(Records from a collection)

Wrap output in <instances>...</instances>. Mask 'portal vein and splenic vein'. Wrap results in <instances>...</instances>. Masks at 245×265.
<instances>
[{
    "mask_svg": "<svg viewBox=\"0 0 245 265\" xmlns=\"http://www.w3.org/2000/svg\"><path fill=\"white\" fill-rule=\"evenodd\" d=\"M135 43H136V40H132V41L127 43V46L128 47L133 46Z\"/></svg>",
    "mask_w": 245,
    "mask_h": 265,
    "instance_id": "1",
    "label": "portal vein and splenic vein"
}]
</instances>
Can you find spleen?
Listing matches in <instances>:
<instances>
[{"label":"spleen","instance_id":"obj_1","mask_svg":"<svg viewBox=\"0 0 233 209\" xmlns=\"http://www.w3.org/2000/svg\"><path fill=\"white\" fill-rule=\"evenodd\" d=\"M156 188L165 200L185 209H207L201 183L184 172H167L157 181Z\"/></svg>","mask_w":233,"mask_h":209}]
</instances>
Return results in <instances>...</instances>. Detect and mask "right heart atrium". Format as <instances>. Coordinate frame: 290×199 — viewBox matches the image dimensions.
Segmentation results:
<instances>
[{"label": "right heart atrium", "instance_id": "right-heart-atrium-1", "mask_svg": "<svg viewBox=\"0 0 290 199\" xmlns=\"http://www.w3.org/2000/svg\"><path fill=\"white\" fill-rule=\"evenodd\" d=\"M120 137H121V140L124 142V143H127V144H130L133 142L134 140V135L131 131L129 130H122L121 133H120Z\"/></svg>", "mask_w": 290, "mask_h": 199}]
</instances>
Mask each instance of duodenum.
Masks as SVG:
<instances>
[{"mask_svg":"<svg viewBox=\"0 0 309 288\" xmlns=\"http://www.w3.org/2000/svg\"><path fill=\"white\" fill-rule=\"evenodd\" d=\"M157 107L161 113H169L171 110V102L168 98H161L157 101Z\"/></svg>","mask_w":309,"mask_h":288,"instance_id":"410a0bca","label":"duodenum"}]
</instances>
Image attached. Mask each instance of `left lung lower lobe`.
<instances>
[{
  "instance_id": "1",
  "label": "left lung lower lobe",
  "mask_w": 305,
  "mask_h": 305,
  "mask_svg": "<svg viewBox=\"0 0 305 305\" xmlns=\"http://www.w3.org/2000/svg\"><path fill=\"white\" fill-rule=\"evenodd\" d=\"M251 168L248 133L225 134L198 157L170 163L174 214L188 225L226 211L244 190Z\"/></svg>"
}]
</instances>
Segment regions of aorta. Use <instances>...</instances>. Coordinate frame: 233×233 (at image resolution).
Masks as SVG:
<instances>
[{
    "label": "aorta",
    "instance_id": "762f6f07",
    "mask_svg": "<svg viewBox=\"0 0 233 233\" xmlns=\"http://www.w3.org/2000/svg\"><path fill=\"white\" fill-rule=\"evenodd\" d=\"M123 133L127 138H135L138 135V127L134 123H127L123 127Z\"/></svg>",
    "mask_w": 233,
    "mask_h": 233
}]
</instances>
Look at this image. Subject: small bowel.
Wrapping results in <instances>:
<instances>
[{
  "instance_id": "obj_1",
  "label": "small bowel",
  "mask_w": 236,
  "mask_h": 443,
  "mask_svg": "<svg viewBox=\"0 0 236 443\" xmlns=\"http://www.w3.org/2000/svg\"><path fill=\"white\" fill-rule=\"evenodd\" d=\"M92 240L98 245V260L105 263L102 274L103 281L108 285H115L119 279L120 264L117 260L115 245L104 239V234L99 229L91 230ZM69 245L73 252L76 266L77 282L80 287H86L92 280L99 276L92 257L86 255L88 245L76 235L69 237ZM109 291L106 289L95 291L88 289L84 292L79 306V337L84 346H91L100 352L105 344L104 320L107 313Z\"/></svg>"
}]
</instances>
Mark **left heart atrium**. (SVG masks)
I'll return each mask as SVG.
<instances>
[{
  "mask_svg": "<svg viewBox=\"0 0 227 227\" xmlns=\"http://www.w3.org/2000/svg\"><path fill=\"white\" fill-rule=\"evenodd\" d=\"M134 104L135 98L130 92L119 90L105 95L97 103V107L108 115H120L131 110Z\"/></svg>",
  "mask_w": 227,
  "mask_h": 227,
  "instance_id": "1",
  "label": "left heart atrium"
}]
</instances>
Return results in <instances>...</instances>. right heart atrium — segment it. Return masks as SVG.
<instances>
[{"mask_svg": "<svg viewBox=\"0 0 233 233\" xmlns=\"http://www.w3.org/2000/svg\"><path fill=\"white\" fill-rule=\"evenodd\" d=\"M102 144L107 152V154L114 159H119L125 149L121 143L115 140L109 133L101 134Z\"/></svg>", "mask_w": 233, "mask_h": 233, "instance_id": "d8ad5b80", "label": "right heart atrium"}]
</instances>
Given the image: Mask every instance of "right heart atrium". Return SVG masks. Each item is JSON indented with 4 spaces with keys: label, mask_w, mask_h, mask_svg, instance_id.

What is required ▸
Each entry above needs to be output exactly as written.

Task answer ▸
Wrap output in <instances>...</instances>. Mask 'portal vein and splenic vein'. Wrap results in <instances>...</instances>. Masks at 245×265.
<instances>
[{
    "mask_svg": "<svg viewBox=\"0 0 245 265\" xmlns=\"http://www.w3.org/2000/svg\"><path fill=\"white\" fill-rule=\"evenodd\" d=\"M135 43H136V40H132V41L127 43V46L128 47L133 46Z\"/></svg>",
    "mask_w": 245,
    "mask_h": 265,
    "instance_id": "1",
    "label": "portal vein and splenic vein"
}]
</instances>
Can you find spleen?
Listing matches in <instances>:
<instances>
[{"label":"spleen","instance_id":"obj_1","mask_svg":"<svg viewBox=\"0 0 233 209\" xmlns=\"http://www.w3.org/2000/svg\"><path fill=\"white\" fill-rule=\"evenodd\" d=\"M156 188L165 200L185 209H207L201 183L184 172H167L157 181Z\"/></svg>","mask_w":233,"mask_h":209}]
</instances>
Return results in <instances>...</instances>. Detect and mask "right heart atrium". Format as <instances>. Coordinate frame: 290×199 — viewBox matches the image dimensions.
Segmentation results:
<instances>
[{"label": "right heart atrium", "instance_id": "right-heart-atrium-1", "mask_svg": "<svg viewBox=\"0 0 290 199\" xmlns=\"http://www.w3.org/2000/svg\"><path fill=\"white\" fill-rule=\"evenodd\" d=\"M120 137H121V140L124 142V143H127V144H130L133 142L134 140V135L131 131L129 130H122L121 133H120Z\"/></svg>", "mask_w": 290, "mask_h": 199}]
</instances>
Mask each instance of duodenum.
Masks as SVG:
<instances>
[{"mask_svg":"<svg viewBox=\"0 0 309 288\" xmlns=\"http://www.w3.org/2000/svg\"><path fill=\"white\" fill-rule=\"evenodd\" d=\"M157 107L161 113H169L171 110V102L168 98H161L157 101Z\"/></svg>","mask_w":309,"mask_h":288,"instance_id":"410a0bca","label":"duodenum"}]
</instances>
Image attached. Mask each instance of `left lung lower lobe`.
<instances>
[{
  "instance_id": "1",
  "label": "left lung lower lobe",
  "mask_w": 305,
  "mask_h": 305,
  "mask_svg": "<svg viewBox=\"0 0 305 305\" xmlns=\"http://www.w3.org/2000/svg\"><path fill=\"white\" fill-rule=\"evenodd\" d=\"M251 168L248 133L225 134L198 157L170 163L174 214L188 225L226 211L244 190Z\"/></svg>"
}]
</instances>
Segment regions of aorta. Use <instances>...</instances>. Coordinate frame: 233×233 (at image resolution).
Masks as SVG:
<instances>
[{
    "label": "aorta",
    "instance_id": "762f6f07",
    "mask_svg": "<svg viewBox=\"0 0 233 233\" xmlns=\"http://www.w3.org/2000/svg\"><path fill=\"white\" fill-rule=\"evenodd\" d=\"M123 133L127 138H135L138 135V127L134 123H127L123 127Z\"/></svg>",
    "mask_w": 233,
    "mask_h": 233
}]
</instances>
Look at this image. Subject: small bowel.
Wrapping results in <instances>:
<instances>
[{
  "instance_id": "obj_1",
  "label": "small bowel",
  "mask_w": 236,
  "mask_h": 443,
  "mask_svg": "<svg viewBox=\"0 0 236 443\" xmlns=\"http://www.w3.org/2000/svg\"><path fill=\"white\" fill-rule=\"evenodd\" d=\"M92 240L98 245V260L105 263L102 274L103 281L108 285H115L119 279L120 264L117 260L115 245L104 239V234L99 229L91 230ZM69 245L73 252L76 266L77 282L80 287H86L92 280L99 276L92 257L86 255L88 245L76 235L69 237ZM109 291L106 289L95 291L88 289L84 292L79 306V337L84 346H91L100 352L105 344L104 320L107 313Z\"/></svg>"
}]
</instances>
Mark **left heart atrium**. (SVG masks)
I'll return each mask as SVG.
<instances>
[{
  "mask_svg": "<svg viewBox=\"0 0 227 227\" xmlns=\"http://www.w3.org/2000/svg\"><path fill=\"white\" fill-rule=\"evenodd\" d=\"M134 104L135 98L130 92L119 90L105 95L97 103V107L108 115H120L131 110Z\"/></svg>",
  "mask_w": 227,
  "mask_h": 227,
  "instance_id": "1",
  "label": "left heart atrium"
}]
</instances>
Return results in <instances>...</instances>. right heart atrium — segment it. Return masks as SVG.
<instances>
[{"mask_svg": "<svg viewBox=\"0 0 233 233\" xmlns=\"http://www.w3.org/2000/svg\"><path fill=\"white\" fill-rule=\"evenodd\" d=\"M102 144L107 152V154L114 159H119L125 149L121 143L115 140L109 133L101 134Z\"/></svg>", "mask_w": 233, "mask_h": 233, "instance_id": "d8ad5b80", "label": "right heart atrium"}]
</instances>
Given the image: Mask every instance of "right heart atrium". Return SVG masks. Each item is JSON indented with 4 spaces with keys: label, mask_w, mask_h, mask_svg, instance_id.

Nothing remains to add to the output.